RISE TSC Meeting Notes
Feb 6, 2025
Kernel and Virtualization Deepdive- Anup Patel
What’s merged for Linux-6.14 ?
Linux-6.14-rc1 was released on 2nd February 2025
Noteworthy stuff merged for Linux-6.14:
Linux RISC-V
T-Head vector extensions support
KVM RISC-V
Svvptc, Zabha, and Ziccrse extension support for Guest/VM
Virtualize SBI system suspend extension for Guest/VM
Trap related exit statistics as SBI PMU firmware counters for Guest/VM
RVA23 profile: Discovery updates
HWPROBE additions in Linux-6.14
No updates
KVM ONE_REG additions in Linux-6.14
Zabha, Svvptc, and Ziccrse
Kernel HWPROBE (27-01-2024, wiki)
TBD - 7 (7.45%), NA - 47 (50%), COMPLETED - 40 (42.55%), TOTAL - 94
KVM ONE_REG (27-01-2024, wiki)
TBD - 24 (25.53%), NA - 13 (13.83%), COMPLETED - 57 (60.64%), TOTAL - 94
2024-1H: Project updates
2024-1H: Recently upstreamed projects
LK_03_023 - QEMU-KVM Zawrs support
LK_02_025 - KVM System Suspend Virtualization
LK_03_008 - QEMU-KVM AIA user-space irqchip_split support
2024-1H: Development status (27-01-2025, wiki)
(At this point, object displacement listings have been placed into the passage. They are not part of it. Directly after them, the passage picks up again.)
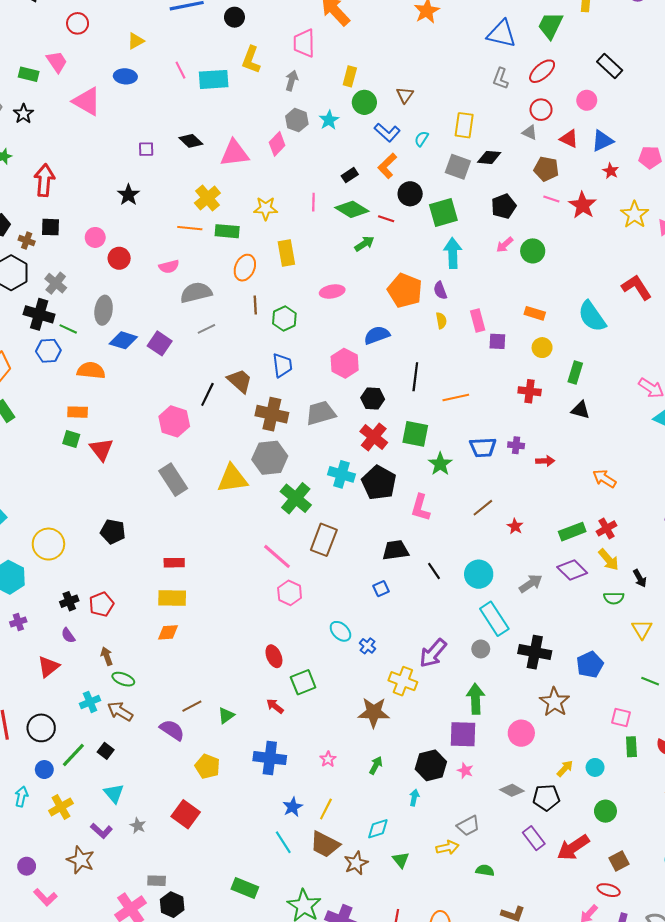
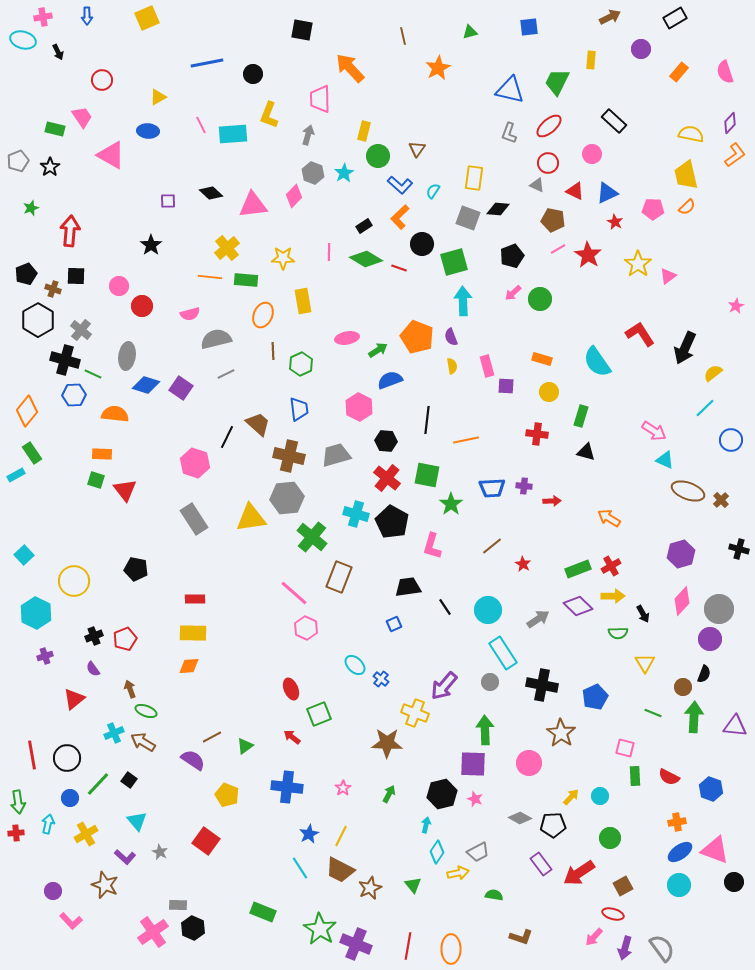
pink line: (551, 199) -> (558, 249), turned -49
green arrow: (364, 244) -> (378, 350), moved
yellow arrow: (609, 560) -> (613, 596), turned -50
cyan diamond: (378, 829) -> (437, 852), moved, turned -40

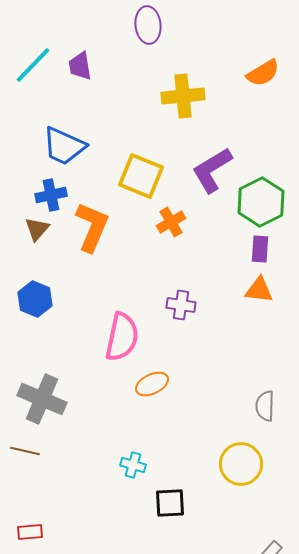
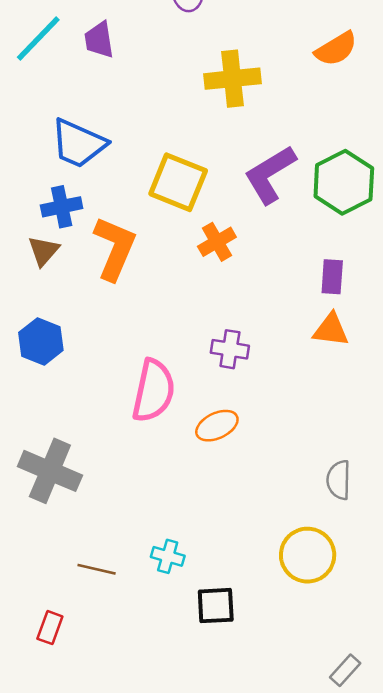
green hexagon: (261, 202) -> (344, 182), moved
orange ellipse: (152, 384) -> (217, 426), moved
brown line: (25, 451) -> (97, 569), moved
red rectangle: (30, 532) -> (50, 628), moved, turned -65

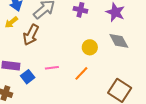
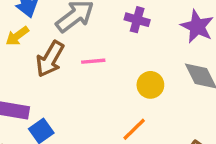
pink line: (52, 68) -> (93, 61), moved

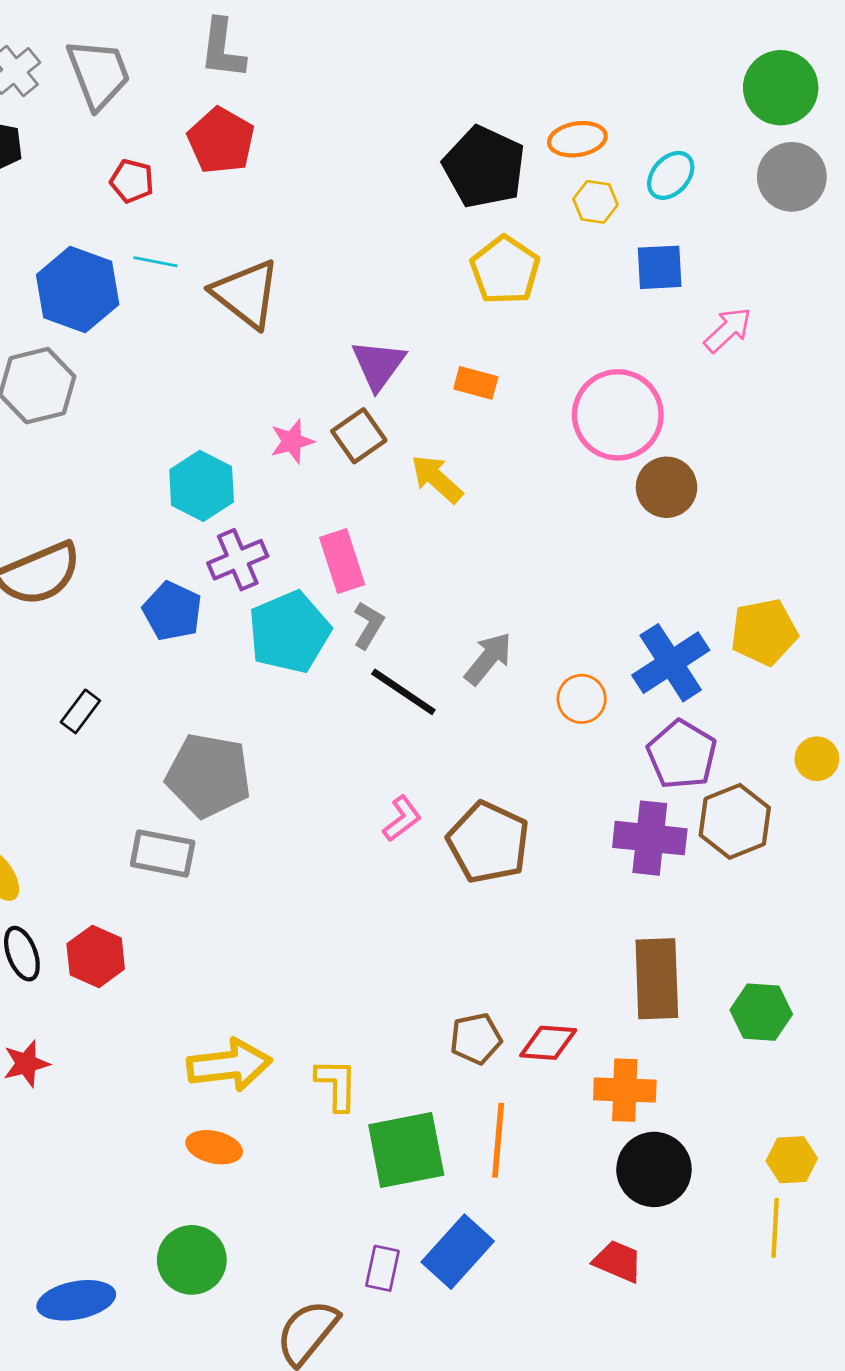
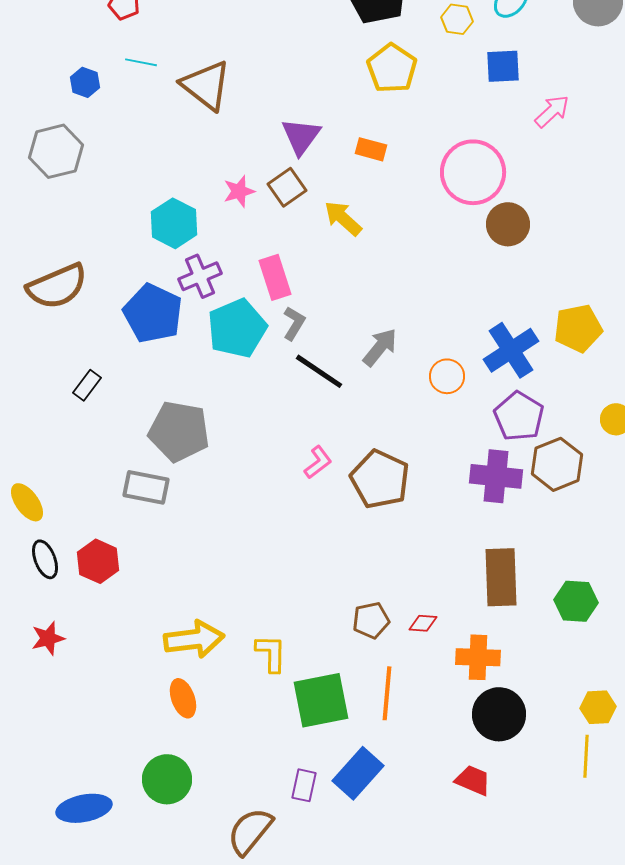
blue hexagon: (78, 290) -> (85, 82), size x0.5
blue pentagon: (172, 611) -> (153, 313), size x1.4
red diamond: (548, 1043) -> (423, 623), size x0.7
orange ellipse: (214, 1147) -> (183, 698), turned 57

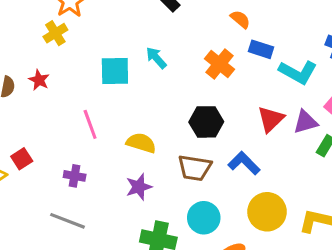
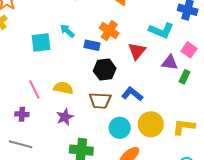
blue rectangle: (261, 49) -> (92, 45), moved
red triangle: (271, 119) -> (137, 51), moved
purple triangle: (306, 122) -> (170, 63), turned 30
pink line: (90, 124) -> (34, 89), moved
cyan circle: (204, 218) -> (120, 128), moved

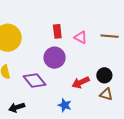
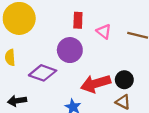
purple diamond: (35, 81) -> (43, 73), turned -40
red arrow: (81, 82) -> (96, 84), size x1.4

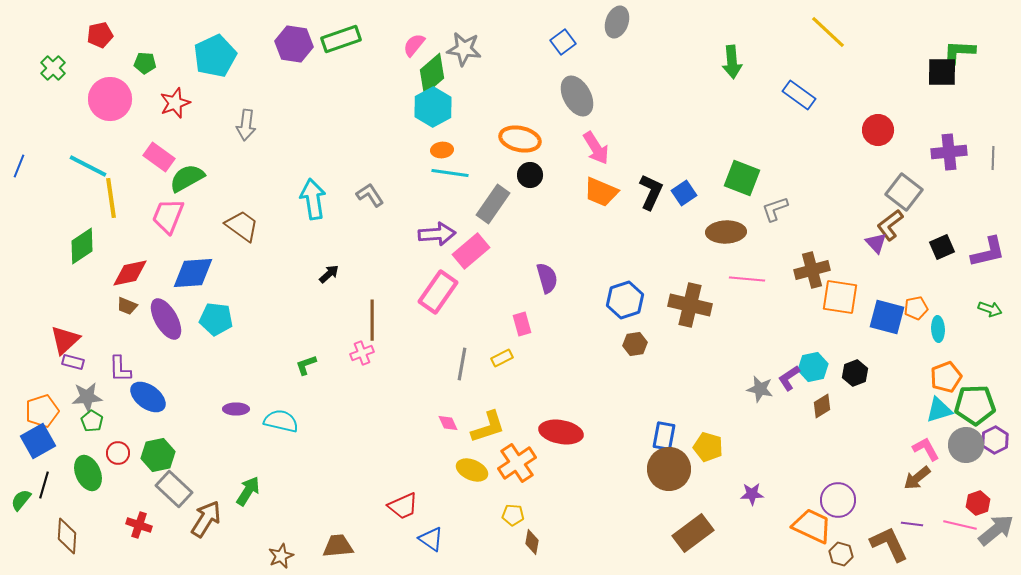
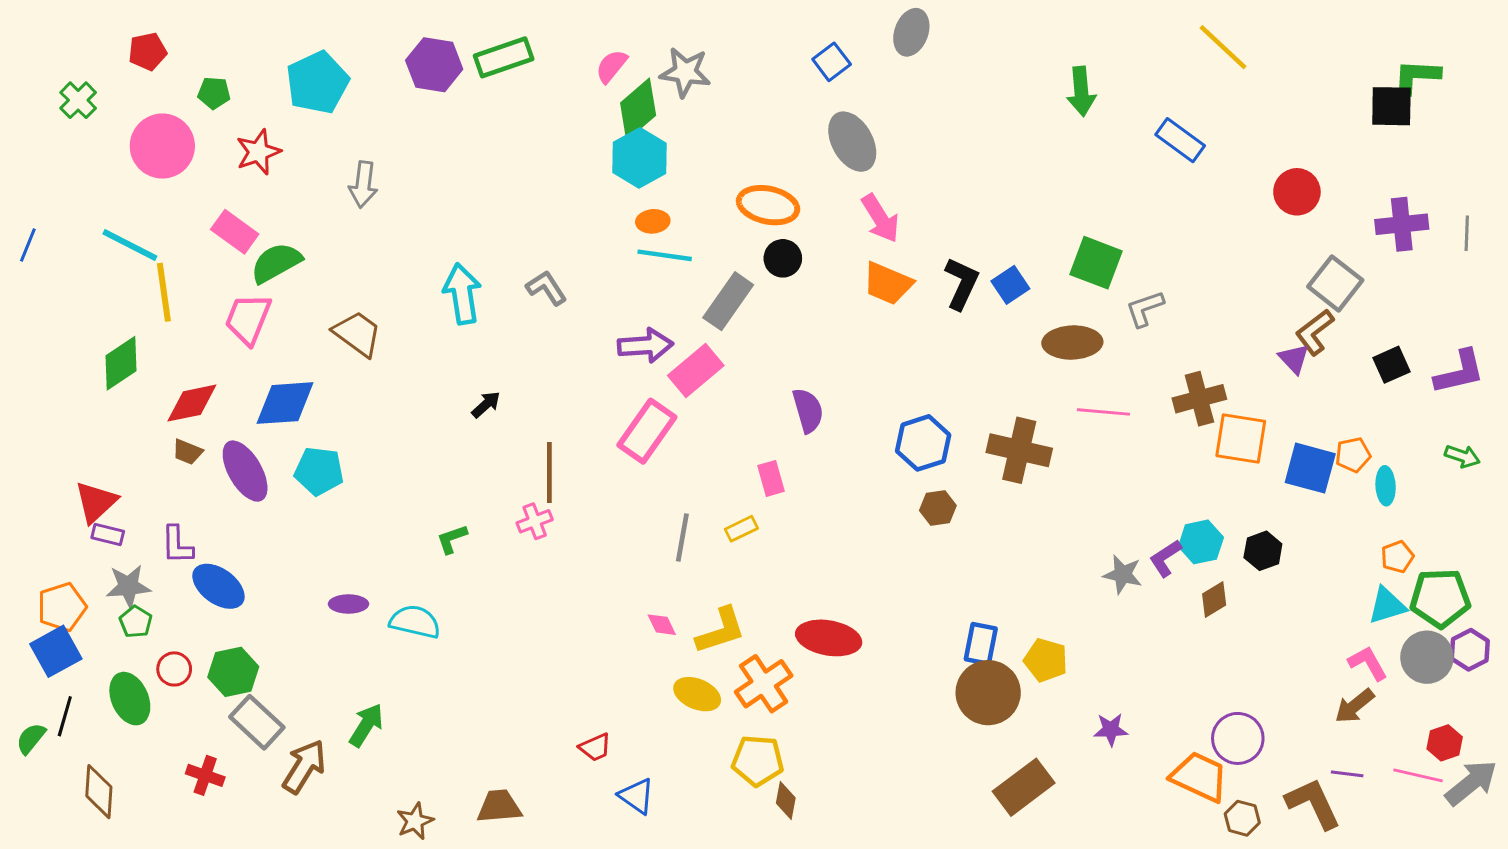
orange pentagon: (946, 377) -> (1397, 557), size x0.7
red trapezoid: (403, 506) -> (595, 747), size x0.7
yellow pentagon: (513, 515) -> (758, 761), size x1.6

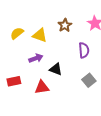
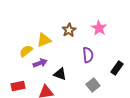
yellow semicircle: (17, 33) -> (26, 51), moved
yellow triangle: (40, 35) -> (44, 40), turned -42

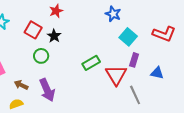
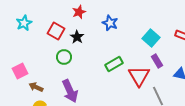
blue star: (113, 14) -> (110, 23), moved
purple rectangle: (134, 60) -> (157, 61), turned -48
brown arrow: (21, 85) -> (36, 87), moved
TBD - 2 (4.08%), ONGOING - 1 (2.04%), COMPLETED - 46 (93.88%), TOTAL - 49
2024-1H: Upstreaming status (27-01-2025, wiki)
TBD - 3 (6.12%), ONGOING - 5 (10.21%), COMPLETED - 41 (83.67%), TOTAL - 49
2024-2H: Project updates
2024-2H: Recently development complete projects
LK_01_024 - Supervisor Counter delegation (Smcdeleg and Ssccfg) based perf
LK_01_025 - Control Transfer Record (Smctr and Ssctr) support in perf driver
LK_01_044 - Firmware Feature support
LK_01_045 - Message Proxy support
LK_01_046 - RPMI Clock driver using SBI MPXY
LK_02_028 - KVM Firmware Feature virtualization
LK_03_026 - KVMTOOL Svadu support
LK_03_034 - KVMTOOL Smnpm and Ssnpm support
2024-2H: Recently upstreamed projects
LK_02_027 - KVM Svvptc virtualization
2024-2H: Development status (27-01-2025, wiki)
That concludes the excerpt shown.